But I also don't want this time to be lost time; something I just get through for the sake of getting through. Years ago I read a book by a woman who had ovarian cancer. It was a bitter, angry book. She ended by saying that her experience with cancer had been wholly negative; that it had only taken away from her, that she had not gained or learned or been strengthened by it in any way. That she was writing this book to dispose of the myths that cancer brings gifts along with its troubles and that suffering ennobles.
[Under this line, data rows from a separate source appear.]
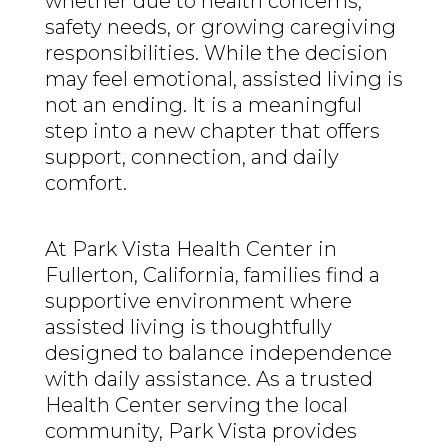
whether due to health concerns,
safety needs, or growing caregiving
responsibilities. While the decision
may feel emotional, assisted living is
not an ending. It is a meaningful
step into a new chapter that offers
support, connection, and daily
comfort.
At Park Vista Health Center in
Fullerton, California, families find a
supportive environment where
assisted living is thoughtfully
designed to balance independence
with daily assistance. As a trusted
Health Center serving the local
community, Park Vista provides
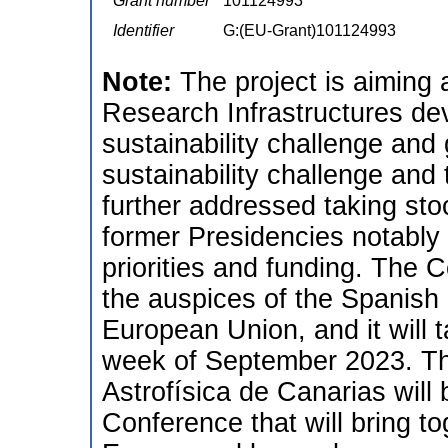
Grant number
101124993
Identifier
G:(EU-Grant)101124993
Note:
The project is aiming
Research Infrastructures de
sustainability challenge and
sustainability challenge and 
further addressed taking st
former Presidencies notably
priorities and funding. The 
the auspices of the Spanish 
European Union, and it will t
week of September 2023. The
Astrofísica de Canarias will 
Conference that will bring t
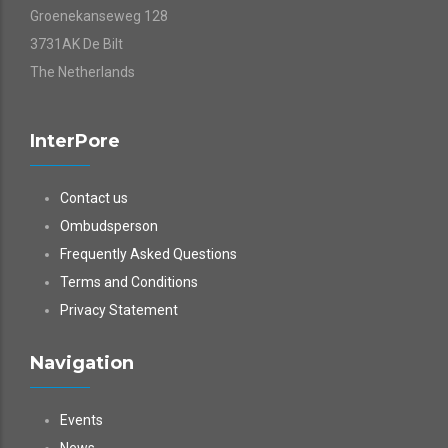
Groenekanseweg 128
3731AK De Bilt
The Netherlands
InterPore
Contact us
Ombudsperson
Frequently Asked Questions
Terms and Conditions
Privacy Statement
Navigation
Events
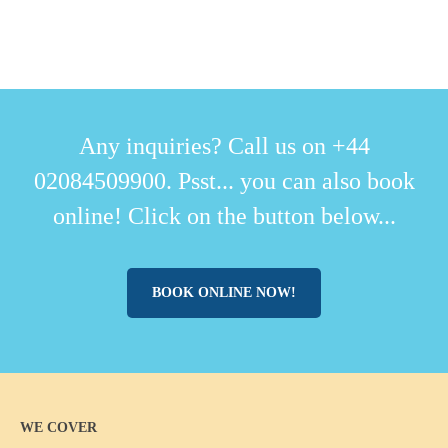
Any inquiries? Call us on +44
02084509900. Psst... you can also book
online! Click on the button below...
BOOK ONLINE NOW!
WE COVER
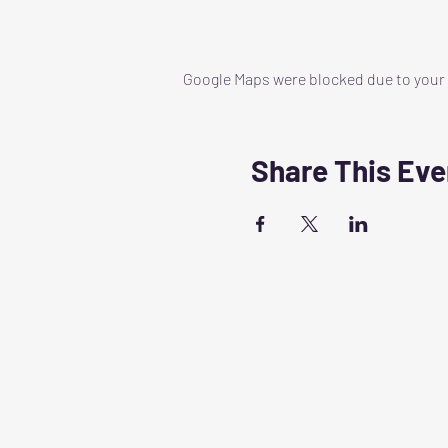
Google Maps were blocked due to your A
Share This Eve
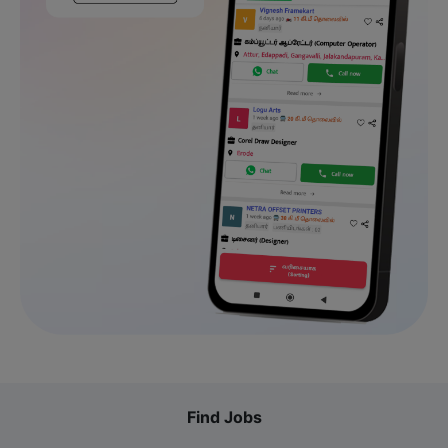
Find Jobs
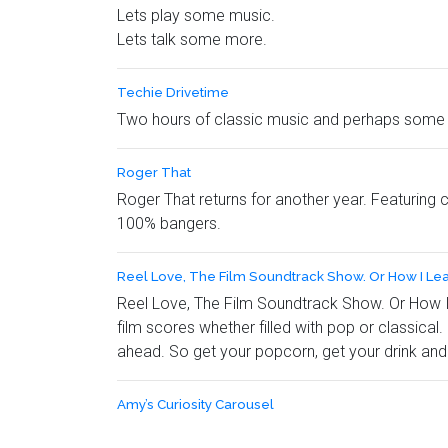
Lets play some music.
Lets talk some more.
Techie Drivetime
Two hours of classic music and perhaps some 
Roger That
Roger That returns for another year. Featuring 
100% bangers.
Reel Love, The Film Soundtrack Show. Or How I Le
Reel Love, The Film Soundtrack Show. Or How I L
film scores whether filled with pop or classical
ahead. So get your popcorn, get your drink and 
Amy’s Curiosity Carousel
I remember that woman now. I know what she is saying. Suffering isn't noble—it's awful, often horrifyingly so. Suffering in itself is a terrible thing. But suffering has a context; the experience of suffering is coloured and changed by the meaning we ascribe to it. I don't want to just ‘suffer'. I want to create something from it, find something in it, learn something from it, do something with it.

It doesn't make the hard things easier, but for me it's a way of saving the self from being demolished by suffering. I don't doubt that I will feel bitter, despairing and angry, but I don't want that to be
all
I feel,
all
I do. I want to come out of this experience with more than
that. I don't know what the ‘more' will be or how successful I'll be at achieving it and it's frightening to contemplate, because really, despite all these brave words, what I really want is not to have the experience at all.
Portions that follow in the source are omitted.